Gastartikel in mehreren Folgen von Eva Weißmann

Hinweis: Die Feldenkrais-Methode ersetzt nicht die medizinische Versorgung und nicht eine sportliche Betätigung, welche in maßvoller Weise fast immer und fast für jeden sinnvoll ist.

I Was ist die Feldenkrais-Methode?

Bei der Feldenkrais-Methode handelt es sich nicht im medizinischen Sinn um eine mentale, körperliche oder seelische Heilmethode, auch wenn wir indirekt Heilwirkungen erhalten und erklären können. Und die Methode ist auch kein Sport, sondern eine Weise des Lernens. Wir lernen, leicht und freudig zu lernen, im Grunde ein neues Lernen zu lernen und gar Lernen zu lernen.

Das Medium der Begegnung zwischen Schüler und Lehrenden (Practitioner) ist Bewegung, und daran üben wir Selbstwahrnehmung und Aufmerksamkeit und achten darauf, WIE wir lernen – ein Leben lang bis zum Lebensende, auch im Feld von Krankheiten, Behinderungen, Lernschwierigkeiten u. a., durchaus auch als Sportler, im Rollstuhl, als Musiker, Schreibtischarbeiter usw.

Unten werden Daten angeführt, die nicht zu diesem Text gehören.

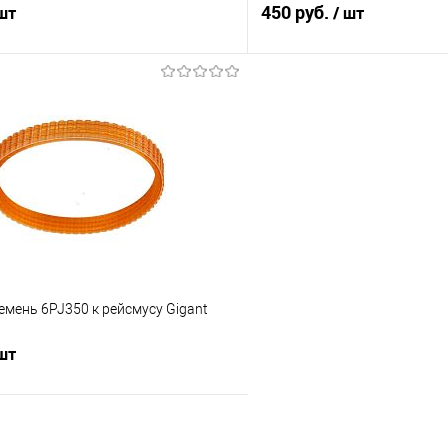
450 руб.
 шт
/ шт
В корзину
В корз
Сравнение
В наличии
В избранное
мень 6PJ350 к рейсмусу Gigant
0
 шт
В корзину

Feldenkrais-Lehrende geben einer Gruppe von Lernenden verbal angeleitete Unterrichtslektionen. Eine zweite Weise der Zusammenarbeit ist die individuelle Behandlung mittels feiner und sanfter Berührung und Bewegung. Beide Vorgehensweisen unterscheiden sich vom gängigen schulischen Lernen, denn es gibt kein Leistungsziel, sondern freudiges und neugieriges Lernen ist bereits ein Nahziel. Das Erlebnis kann eher als ein Tanz miteinander gefühlt werden, es kann eine kinästhetische Synchronisation genannt werden (darüber in einem späteren Newsletter mehr).

Auf den ersten Blick mag diese Arbeit wie eine weitere der vielen Bewegungsschulen erscheinen, man übt jedoch keine vorgesetzten Übungen ein, sondern das Nervensystem wird angesprochen. Übende können durch dieses Training in detailliertem Wahrnehmen ihrer Bewegung eine grundsätzliche Kompetenz gewinnen, mit neuen Situationen umzugehen, das Leben leichter zu gestalten, Einschränkungen und Schwierigkeiten mit Offenheit zu begegnen, dies auch im Sinne von Selbstverantwortung. Das Handeln wird nicht nur Ärzten und/oder Physiotherapeuten überlassen, sondern baut auch auf die eigene Initiative. Die Körper-, Lern- und kinästhetischen Fähigkeiten werden verbal oder berührungsbasiert erweitert. Durch das differenzierte Lernen und Einfühlen erhält man neue Muster der Nervenverbindungen und der Bewegung; man legt schädigende Gewohnheiten ab…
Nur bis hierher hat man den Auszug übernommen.